The solution in a87214a implements the latter (2). To reuse your sample, the new behavior looks like this:

const {createPatch, applyPatch} = require('rfc6902')
const a = {name: 'bob', image: undefined, cat: null}
const b = {name: 'bob', image: 'foo.jpg', cat: 'nikko'}
createPatch(a, b)
//=> [ { op: 'add', path: '/image', value: 'foo.jpg' },
//=>   { op: 'replace', path: '/cat', value: 'nikko' } ]
applyPatch(a, createPatch(a, b))
//=> [ null, null ]
a
//=> { name: 'bob', image: 'foo.jpg', cat: 'nikko' }

I haven't published a new version yet, but I think a behavior change this deep (albeit subtle, and clearly an improvement in correctness) merits incrementing the major version. Lemme think on that.

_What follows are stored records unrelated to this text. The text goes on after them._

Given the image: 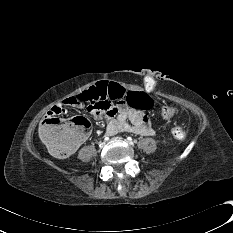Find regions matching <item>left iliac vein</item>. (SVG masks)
<instances>
[{
	"label": "left iliac vein",
	"instance_id": "left-iliac-vein-1",
	"mask_svg": "<svg viewBox=\"0 0 233 233\" xmlns=\"http://www.w3.org/2000/svg\"><path fill=\"white\" fill-rule=\"evenodd\" d=\"M115 139H119V140H123L126 141L125 139L121 138V137H116ZM130 143V142H129Z\"/></svg>",
	"mask_w": 233,
	"mask_h": 233
}]
</instances>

sean256 commented 6 years ago

Nice! I'm surprised no-one came across this yet. I would agree that this is probably a major version despite how simple it is :-/ I could totally see this "fixing" something that someone wasn't even aware was broken and it causing trouble.

By the way, I want to call out how awesome this module is. I tried almost every patch library out there and yours consistently generates the smallest patches!